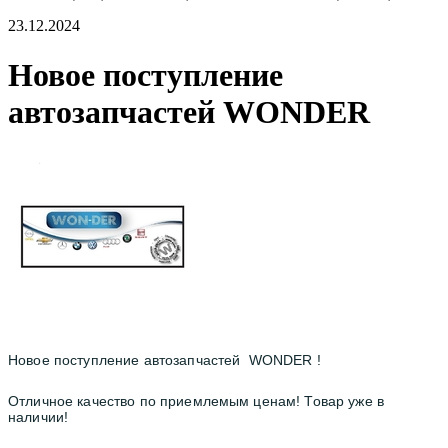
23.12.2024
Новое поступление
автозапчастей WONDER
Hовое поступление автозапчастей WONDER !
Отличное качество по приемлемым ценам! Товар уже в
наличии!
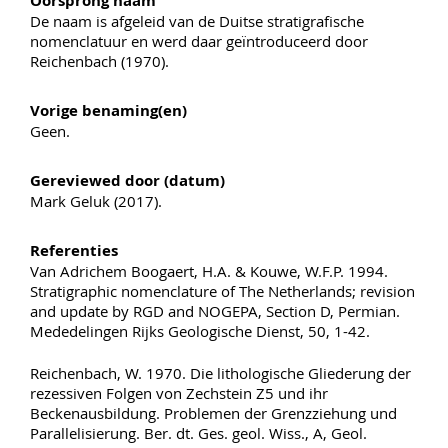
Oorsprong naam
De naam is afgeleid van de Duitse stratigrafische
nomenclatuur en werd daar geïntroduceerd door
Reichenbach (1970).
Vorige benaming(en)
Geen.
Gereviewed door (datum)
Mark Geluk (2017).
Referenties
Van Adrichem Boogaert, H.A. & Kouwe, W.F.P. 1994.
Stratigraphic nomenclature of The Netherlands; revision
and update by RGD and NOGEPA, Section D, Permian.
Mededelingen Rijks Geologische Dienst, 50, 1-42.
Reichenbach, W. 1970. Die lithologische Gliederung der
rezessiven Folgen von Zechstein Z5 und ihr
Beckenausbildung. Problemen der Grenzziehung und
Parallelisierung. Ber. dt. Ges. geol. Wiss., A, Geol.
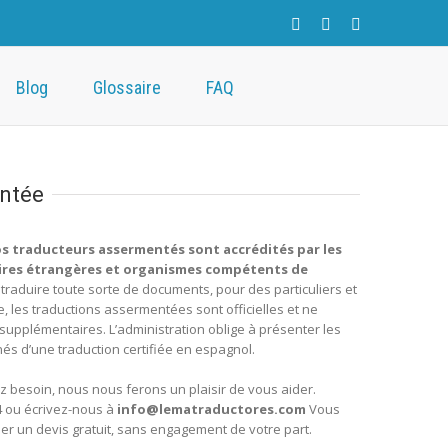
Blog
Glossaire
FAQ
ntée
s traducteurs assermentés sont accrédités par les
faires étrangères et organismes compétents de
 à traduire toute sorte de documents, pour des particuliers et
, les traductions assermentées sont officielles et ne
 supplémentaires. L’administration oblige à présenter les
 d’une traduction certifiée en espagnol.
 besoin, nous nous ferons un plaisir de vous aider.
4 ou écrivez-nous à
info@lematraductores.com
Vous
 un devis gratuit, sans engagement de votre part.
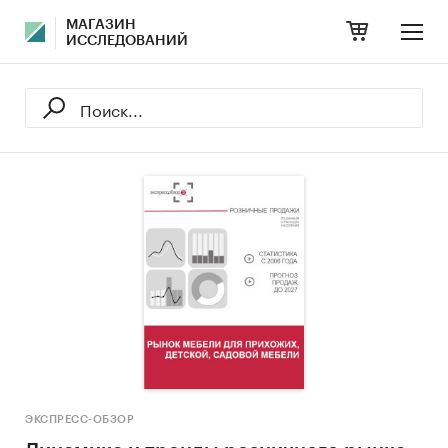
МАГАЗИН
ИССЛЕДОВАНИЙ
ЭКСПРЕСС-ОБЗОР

————

:: Task item ::
Skip every picture, and give the rest of the material above again exactly.

:: Result of the exercise ::
23.12.2024
Новое поступление
автозапчастей WONDER
Hовое поступление автозапчастей WONDER !
Отличное качество по приемлемым ценам! Товар уже в
наличии!
Oorsprong naam
De naam is afgeleid van de Duitse stratigrafische
nomenclatuur en werd daar geïntroduceerd door
Reichenbach (1970).
Vorige benaming(en)
Geen.
Gereviewed door (datum)
Mark Geluk (2017).
Referenties
Van Adrichem Boogaert, H.A. & Kouwe, W.F.P. 1994.
Stratigraphic nomenclature of The Netherlands; revision
and update by RGD and NOGEPA, Section D, Permian.
Mededelingen Rijks Geologische Dienst, 50, 1-42.
Reichenbach, W. 1970. Die lithologische Gliederung der
rezessiven Folgen von Zechstein Z5 und ihr
Beckenausbildung. Problemen der Grenzziehung und
Parallelisierung. Ber. dt. Ges. geol. Wiss., A, Geol.
Blog
Glossaire
FAQ
ntée
s traducteurs assermentés sont accrédités par les
faires étrangères et organismes compétents de
 à traduire toute sorte de documents, pour des particuliers et
, les traductions assermentées sont officielles et ne
 supplémentaires. L’administration oblige à présenter les
 d’une traduction certifiée en espagnol.
 besoin, nous nous ferons un plaisir de vous aider.
4 ou écrivez-nous à
info@lematraductores.com
Vous
 un devis gratuit, sans engagement de votre part.
МАГАЗИН
ИССЛЕДОВАНИЙ
ЭКСПРЕСС-ОБЗОР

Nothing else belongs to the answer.